Badrinath Movie Review

Rating: 2.00/5

Critic Rating: (2.00/5)

It is

Another badly processed clone of the new genre called ‘Magadheera’; since we’ve over exhausted our previous retarded brainchild of factionism and guess what, the word ‘factionism’ doesn’t exist. We made that up too. Brilliant aren’t we.

Plot

There’s a place which needs a protector, one guy is chosen and he’s got muscles, a designer sword, bad pronunciation, a dumb female companion with whom he can cut to sets whenever she looks at him with lustful eyes and can kill hundreds of humans at every given opportunity. Sounds similar?

But, the makers claim it to be different this way : The Badrinath temple in Kashmir needs a protector since foreigners over the years have been looting India’s precious temples.
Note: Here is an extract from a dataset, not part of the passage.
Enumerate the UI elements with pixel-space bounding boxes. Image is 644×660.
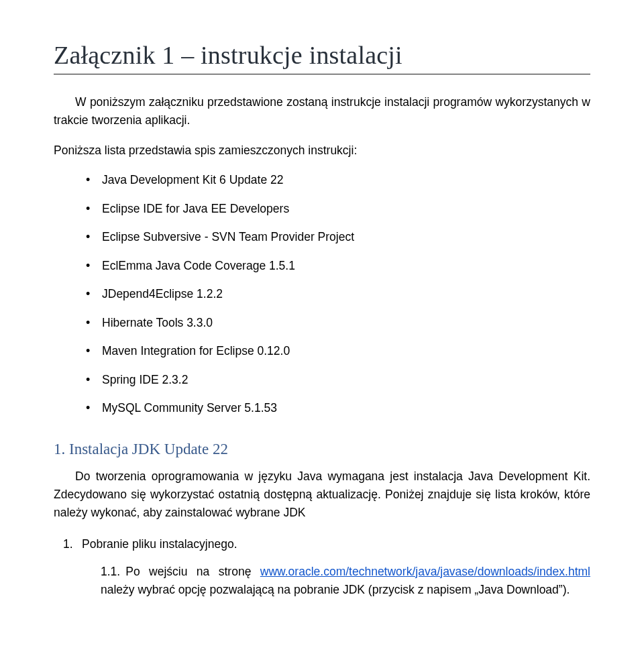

That happens to be Badri (Allu Arjun) and he’s so ever devoted to his temple and his master (Prakash Raj). The atheist Alakananda (Tammana) visits the temple with her grandfather and because of circumstances she falls in love with the temple protector.

There are circumstances like the usual Vinayak film back in Andhra Pradesh, you know the drill – someone killed or betrayed someone’s trust and hence there are goons, big houses with pools and loud characters all over the place. The central conflict is for Badri to decide whether he wants to become the next Big Guy of the temple succeeding Prakash Raj and vowing to bachelorhood or to run away with Tammana and banished forever to dance on badly constructed sets.

Major influence or fickle minds?

We see a lot of directors (the bigger ones) from the industry who have been taken captive by the Magadheera hype and are obsessed with repeating the feat. If Magadheera was really that classic of a film from which our makers aren’t able to break free from, that’s excusable. But, the influence itself is a mediocre film with a few minutes of good special effects (great special effects, considering the budget on which it was made) which compensate for the bad acting.
So, fickle uneducated minds should be the answer.

When do you know something’s wrong?

When a warrior/protector of a historical temple in Kashmir is wearing a 30 rupee locket reading Om, you sense that there’s something wrong.

When a dancer as good as Arjun is given moves that make him look like a new producer’s son dancing on badly lit sets, you know for sure that there’s something wrong.

And when Tammana dressed like Britney Spears is lip syncing lines such as "Nee gunde loni gadi lone digi unta…". That is when you confirm that something’s terribly wrong. Not that any of these primitive moves are new and out of blue, but, they do churn up the insides every time.

Actors

Allu Arjun had to work with a bad costume designer, routine lines and bad scenes. All these put together with Arjun’s extreme effort to mouth the slightly difficult words and punch lines, all in all you either laugh at him or feel sorry for someone who can act.

Vinayak had blatantly agreed that they bring in the females for the songs, that sort of frees me of the need to write about Tamanna’s performance. You can say that she cannot dance too.
There’s no such thing as Prakash Raj not doing well, and he holds true to that.

Verdict

Say you pay someone a lot of money to cook you a dish and ‘the someone’ messes it up, badly. You cannot pretend to like it and eat the entire dish and also smile at ‘the someone’ in approval. Respect yourself and your money. Pay for intelligence and art, not for some dude whose only idea of a big budget film is bringing in innumerable cars, choppers and goons.